Random binary matrix with given rows and columns sums

2.5k Views Asked by At

I need to generate a random binary matrix $(n, n)$ whose rows sums and columns sums are $4$.

I don't manage to find a quite efficient algorithm to do this. Have you an idea please ?

NB : The distribution should be uniform.

2

There are 2 best solutions below

4
On BEST ANSWER

I'm not an expert in graph theory and I tried a direct method.
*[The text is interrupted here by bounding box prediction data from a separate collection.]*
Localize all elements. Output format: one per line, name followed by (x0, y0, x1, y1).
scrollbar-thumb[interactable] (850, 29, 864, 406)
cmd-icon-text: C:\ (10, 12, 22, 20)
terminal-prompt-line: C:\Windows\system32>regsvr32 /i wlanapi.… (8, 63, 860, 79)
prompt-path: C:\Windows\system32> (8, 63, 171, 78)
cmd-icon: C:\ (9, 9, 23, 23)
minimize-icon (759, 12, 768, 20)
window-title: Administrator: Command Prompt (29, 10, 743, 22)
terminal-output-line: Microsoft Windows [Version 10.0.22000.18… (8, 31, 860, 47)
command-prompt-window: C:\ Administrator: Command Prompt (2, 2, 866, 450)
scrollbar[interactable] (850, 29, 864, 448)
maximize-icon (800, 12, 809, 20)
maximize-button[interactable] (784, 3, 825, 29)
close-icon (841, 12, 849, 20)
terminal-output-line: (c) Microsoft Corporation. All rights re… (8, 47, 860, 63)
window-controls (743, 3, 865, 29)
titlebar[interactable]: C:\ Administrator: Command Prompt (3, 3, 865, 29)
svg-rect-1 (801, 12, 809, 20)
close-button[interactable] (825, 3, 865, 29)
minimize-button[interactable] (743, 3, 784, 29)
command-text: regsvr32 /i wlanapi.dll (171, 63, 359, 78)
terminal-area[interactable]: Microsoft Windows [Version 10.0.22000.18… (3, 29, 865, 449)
First, I generate a matrix with the correct number of ones in the rows; then, I fix the columns.

bin <- function(n=6,k=4){ # creates a matrix w 4 ones in every row and col
A <- matrix(0,n,n) # 0 matrix
for(i in 1:n){
    pos <- sample(1:n,k) # sample k positions in i-th row
    A[i,pos] <- 1 # and set them to 1
}
# sumrows is now ok

sumcol <- apply(A,2,sum)
missing <- pmax(0,k-sumcol) # vector of n component, how many ones miss for each col
excess <- pmax(0,sumcol-k) # vector of n component, how many ones miss for each col
cat(sum(missing)," ",sum(excess),"\n")
#
# main idea 
# pick a random column with a missing one (r) and a random row with an excess one (s)
# swap randomly a one in s-th columns with a zero in r-th column
# till matrix is ok (i.e., no columns has less than k ones)

while(sum(missing)>0){
    rr <- which(excess>0)
    ss <- which(missing>0)
    r <- if(length(rr)==1) rr else sample(rr,1)
    s <- if(length(ss)==1) ss else sample(ss,1)
    ex <- which(A[,r]==1 & A[,s]==0)
    j <- if(length(ex)==1) ex else sample(ex,1)
    A[j,s] <- 1;A[j,r] <-0

    sumcol <- apply(A,2,sum)
    missing <- pmax(0,k-sumcol)
    excess <- pmax(0,sumcol-k)
}
# sumcolumns is now ok    

A

}

rr (ss) are vectors with the indexes of the columns with missing (excess) ones. r and s are random draw from rr and ss. there must be at least one way to randomly swap a one with a zero in columns r and s. The if statements are due to the behavior of sample in R: sample(3,1) samples 1 element from 1:3, and does not provides 3. Hence, I check for its length.

10 matrices where n=200 and k=100 are generated in about 10 seconds on my AirBook and every matrix requires on average 110 fixes (out of 100*100=10000 entries).

I'm not yet familiar with the editor, polish my text if you wish. Hope this helps.

8
On

Expanding on Joriki's answer, you can use the algorithm inhttp://www.columbia.edu/~mo2291/Publications/DirectedRandomGraphs_29Jan13.pdf on page 7 or 8 to create a directed graph with outdegree 4 and I degree 4 at each vertex, with possible self-loops and multiple edges. Then you can exclude those with multiple edges. The directed adjacency matrix (a one in the i,j position means there is an edge from vertex i to j) gives you what you need.

The algorithm basically boils down to adding four random permutation matrices and changing the matrices if you get a 2 or higher in any entry. This is more efficient the larger $n$ is.